• Instructions for the task
For this exercise, return all the data exactly as it stands.

[Given records Boundary: Start]

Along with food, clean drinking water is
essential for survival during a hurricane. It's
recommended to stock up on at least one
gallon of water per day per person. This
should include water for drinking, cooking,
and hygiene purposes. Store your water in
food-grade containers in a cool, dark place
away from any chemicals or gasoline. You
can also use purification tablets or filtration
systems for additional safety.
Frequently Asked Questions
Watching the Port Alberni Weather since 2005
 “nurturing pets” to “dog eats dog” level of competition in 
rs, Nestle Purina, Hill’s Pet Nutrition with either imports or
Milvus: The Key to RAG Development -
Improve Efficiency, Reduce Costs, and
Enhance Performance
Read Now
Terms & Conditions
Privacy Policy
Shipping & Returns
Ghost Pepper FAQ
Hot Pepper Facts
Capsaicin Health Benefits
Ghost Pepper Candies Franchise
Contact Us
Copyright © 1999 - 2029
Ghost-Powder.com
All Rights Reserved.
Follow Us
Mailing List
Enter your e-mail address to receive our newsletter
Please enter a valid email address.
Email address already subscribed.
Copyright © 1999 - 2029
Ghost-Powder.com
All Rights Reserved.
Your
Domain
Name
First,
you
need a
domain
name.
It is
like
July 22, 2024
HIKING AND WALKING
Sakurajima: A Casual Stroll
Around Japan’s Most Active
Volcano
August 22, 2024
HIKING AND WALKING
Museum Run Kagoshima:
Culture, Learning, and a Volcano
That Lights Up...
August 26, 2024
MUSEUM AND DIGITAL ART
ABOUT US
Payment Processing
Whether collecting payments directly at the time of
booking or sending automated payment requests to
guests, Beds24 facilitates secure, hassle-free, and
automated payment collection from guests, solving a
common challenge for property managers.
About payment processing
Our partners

[Given records Boundary: End]

• Answer box
Along with food, clean drinking water is
essential for survival during a hurricane. It's
recommended to stock up on at least one
gallon of water per day per person. This
should include water for drinking, cooking,
and hygiene purposes. Store your water in
food-grade containers in a cool, dark place
away from any chemicals or gasoline. You
can also use purification tablets or filtration
systems for additional safety.
Frequently Asked Questions
Watching the Port Alberni Weather since 2005
 “nurturing pets” to “dog eats dog” level of competition in 
rs, Nestle Purina, Hill’s Pet Nutrition with either imports or
Milvus: The Key to RAG Development -
Improve Efficiency, Reduce Costs, and
Enhance Performance
Read Now
Terms & Conditions
Privacy Policy
Shipping & Returns
Ghost Pepper FAQ
Hot Pepper Facts
Capsaicin Health Benefits
Ghost Pepper Candies Franchise
Contact Us
Copyright © 1999 - 2029
Ghost-Powder.com
All Rights Reserved.
Follow Us
Mailing List
Enter your e-mail address to receive our newsletter
Please enter a valid email address.
Email address already subscribed.
Copyright © 1999 - 2029
Ghost-Powder.com
All Rights Reserved.
Your
Domain
Name
First,
you
need a
domain
name.
It is
like
July 22, 2024
HIKING AND WALKING
Sakurajima: A Casual Stroll
Around Japan’s Most Active
Volcano
August 22, 2024
HIKING AND WALKING
Museum Run Kagoshima:
Culture, Learning, and a Volcano
That Lights Up...
August 26, 2024
MUSEUM AND DIGITAL ART
ABOUT US
Payment Processing
Whether collecting payments directly at the time of
booking or sending automated payment requests to
guests, Beds24 facilitates secure, hassle-free, and
automated payment collection from guests, solving a
common challenge for property managers.
About payment processing
Our partners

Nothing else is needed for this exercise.